I noticed that my calendar was telling me the the Ides of May were this upcoming weekend, and I couldn’t remember why I’d made a note of it, so I went puttering around the internet, like ya do, in search of more information. I still don’t know why I made a note of it, but this website got me off on a tangent. You see, I’ve been reading The Destruction of Sabbath by Tyreman and Vornholt (I feel like I’ve mentioned this before), which posits that the ancient Jewish calendar of Sabbaths was based much more closely on the moon, and that it was changed in the 4th century AD, under Roman rule, to match up with the solar calendar they were using. The reason that the page on the Julian calendar poked me was this:
Even after the days of the month had lost any fixed correspondence with the phases of the moon, the Romans continued to count them in relation to one of three fixed points in the lunar cycle.
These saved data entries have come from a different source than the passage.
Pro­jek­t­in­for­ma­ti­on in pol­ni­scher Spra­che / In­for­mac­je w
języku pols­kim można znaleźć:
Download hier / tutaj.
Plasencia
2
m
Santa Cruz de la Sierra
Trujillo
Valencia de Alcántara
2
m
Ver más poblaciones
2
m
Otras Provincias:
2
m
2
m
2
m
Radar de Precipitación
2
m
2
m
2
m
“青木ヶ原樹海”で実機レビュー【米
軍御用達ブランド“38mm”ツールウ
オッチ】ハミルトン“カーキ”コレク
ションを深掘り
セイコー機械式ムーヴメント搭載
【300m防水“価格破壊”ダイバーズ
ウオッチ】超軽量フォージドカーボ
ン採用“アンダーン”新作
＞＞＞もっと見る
The Kalends (from calare, “proclaim”) was the first day of the month and sacred to Juno, to whom sacrifice was made at the first appearance of the crescent new moon (several days after conjunction, when it passes between the sun and the earth).
It was apparently the Julian calendar in 46BC that affixed the calendar to the solar year.
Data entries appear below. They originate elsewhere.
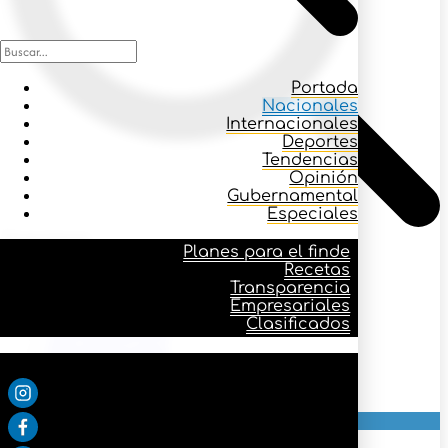
Portada
Nacionales
Internacionales
Deportes
Tendencias
Opinión
Gubernamental
Especiales
Icono buscar
Planes para el finde
Recetas
Transparencia
Planes para el finde
Empresariales
Recetas
Clasificados
Transparencia
Empresariales
Síguenos:
Clasificados
Portada
Nacionales
Internacionales
Seguridad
One of the things pointed out in The Destruction of Sabbath is that a lunar calendar has an easily and regularly visible check for its notation every month, and is therefore a calendar of the people. A solar calendar, on the other hand, requires someone in authority, or at least with good record keeping and some instrumentation, to verify where one is in the cycle; you cannot see it with the naked eye. So a solar calendar supports a political structure, whereas the lunar calendar is a calendar of the people.
As I mentioned in my post about astrological Beltane, the solar calendar is not terribly useful for calculating solar notation dates anyway, as they shift slightly from year to year, due to a wobble in the earth’s axis that affects our rotation. I feel like this removes us even more from Nature, and enhances the disconnect we experience in urban environments. This is likely a major contributor tot he psychology of pollution. If we want to get back to a strong connection with the world around us, if we want to make it easier on ourselves to be environmentally conscious, a big step would be to connect more with the astronomical bodies in our solar system. Notice the phases of the moon. Notice the true equinoxes and the solstices, and their true cross quarters, and do something to mark those day, to make them real.